Ghoul
Well-known Member
Kinda agree with Zebedee though.. lol Pangea happens almost every year and they always bust imports, warehouses and labs. It's not as if they got some special new tech (which is always advancing anyway), but this is constant. The EU has also been wary about competition and counterfeit stuff from china. They didn't use tech this year. They simply used bargaining. Aliexpress was one of the sponspors for Euros, and in return, counterfeit Jerseys became non existent on Aliexpress and many Larger platforms like Temu. One had to seek out smaller scam prone sellers.. I digress..
The US participates in Pangea, and a quick look at the Pct24 and PctZone threads will show a massive uptick in seized packages coinciding with what we now know was the most recent Pangea, and the large deadly drug bust.

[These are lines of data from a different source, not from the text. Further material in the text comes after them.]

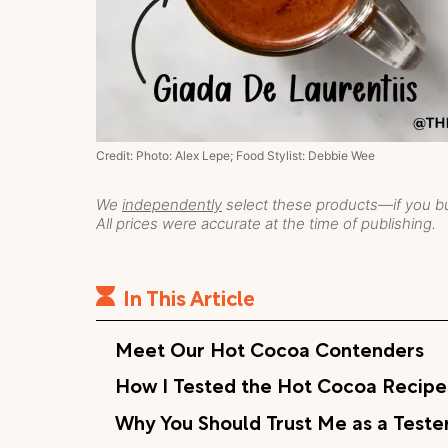
Credit: Photo: Alex Lepe; Food Stylist: Debbie Wee
We
independently
select these products—if you bu
All prices were accurate at the time of publishing.
In This Article
Meet Our Hot Cocoa Contenders
How I Tested the Hot Cocoa Recipe
Why You Should Trust Me as a Teste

This is largely a US centric issue, and I should've put that in the thread title. UK & EU isn't losing 100,000 prime age Americans annually to fentanyl of Chinese origin, nor does it have the widespread abuse of an $800 per small package duty exemption. For example, it was discovered that numerous Chinese owned factories in the US are being supplied with raw materials, $800 duty free worth at a time, by each factory employee receiving a daily package in their name, rather than the company name and be subject to import duty. The total revenue losses are staggering across a billion annual packs. And while highly capable CT scanners are beginning to appear across European airports, eliminating the need to remove anything from carryons, as they can detect all potentially threatening materials, an indicator of a major breakthrough in the cheapest CT scanners since thousands are required, that capability clearly has other uses and is undoubtedly far greater in machines costing 20x as much.
As far as I've seen, only the US has allocated the tens of billions of new money necessary to outfit customs with that equipment, new facilities, and personell. To cap it off, a new $2 per package "security fee" will bolster the ongoing effort to return customs ability to scrutinize parcel traffic to the way it could just ten years ago, when the volume of parcels was only 1/10th of what it is today.
Euros already understand the near impossibility of receiving India Pharma shipments, while legit packages get through (all appropriately taxed, of course). It shouldn't be beyond one's imagination that the US can, with enough motivation and financial incentive, do the same with Chinese packages.